Sur le fond, « être à l’écoute de son territoire, faire une analyse politique la plus fine possible, construire, non pas un programme local, mais un programme national décliné au niveau local. », a recommandé le porte-parole du gouvernement français, Gabriel Attal. Car le séminaire, volontiers bon enfant, a été porté par un vent d’optimisme : revigorée par la réélection d’Emmanuel Macron, la majorité sortante parie sur une participation faible en juin prochain, alors que son électorat est réputé le plus mobilisé. Le ministre français, Franck Riester, qui sera candidat pour la quatrième fois en Seine-et-Marne, a égrené ses bons conseils de campagne : « Faut qu’on voie le visage du candidat en gros et souriant », et surtout, « il faut qu’on voie clairement que le candidat est soutenu par Emmanuel Macron ».

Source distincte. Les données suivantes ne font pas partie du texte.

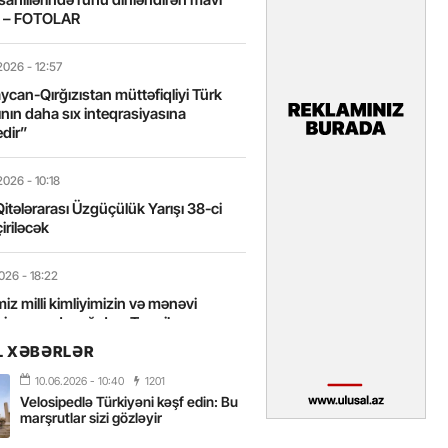
t – FOTOLAR
2026
- 12:57
can-Qırğızıstan müttəfiqliyi Türk
nın daha sıx inteqrasiyasına
edir”
2026
- 10:18
itələrarası Üzgüçülük Yarışı 38-ci
iriləcək
2026
- 18:22
miz milli kimliyimizin və mənəvi
izin əsas dayağıdır – Tənzilə
anlı
L XƏBƏRLƏR
10.06.2026
- 10:40
1201
2026
- 16:58
Velosipedlə Türkiyəni kəşf edin: Bu
axarını yalnız böyük liderlər dəyişir
marşrutlar sizi gözləyir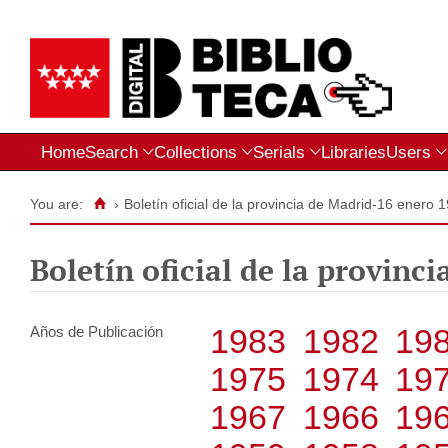
Home
Search
Collections
Serials
Libraries
Users
You are:
›
Boletín oficial de la provincia de Madrid-16 enero 
Boletín oficial de la provinc
1983
1982
19
Años de Publicación
1975
1974
19
1967
1966
19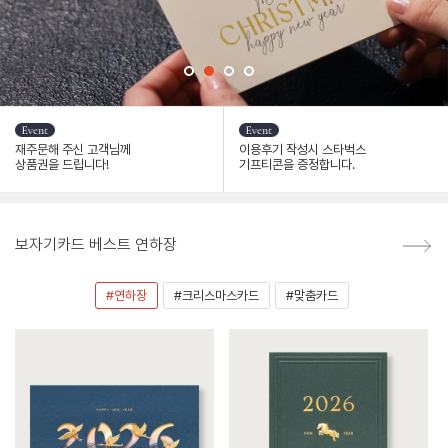
재주문해 주신 고객님께
이용후기 작성시 스타벅스
상품권을 드립니다!
기프티콘을 증정합니다.
보자기카드 베스트 연하장
#연하장
#크리스마스카드
#맞춤카드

« (…) Problème avec Wikipedia »

Mireille Clapot

Reste que parmi les candidats, néophytes ou non, questions et réflexions ont fusé : Mireille Clapot, députée de la Drôme, a « un problème avec Wikipedia ». Jimmy Pahun, élu breton, a fait remarquer qu’« on a voté treize lois sur la sécurité, mais nous, quand on a été harcelés, rien ». « C’est la dureté des réseaux sociaux. », a relativisé Eric Bothorel (Côtes-d’Armor). Selon un prétendant normand, « pas facile de faire campagne sans gouvernement nommé », alors que d’autres s’inquiétaient de ne pas pouvoir « mettre en avant trois ou quatre mesures phare qui percutent vraiment ». « Soyez offensifs sur l’Europe. », a répondu Gabriel Attal, reconnaissant par ailleurs que, sur le sujet des retraites, les prétendants dans les circonscriptions réputées de gauche devront la jouer « plutôt défensif ».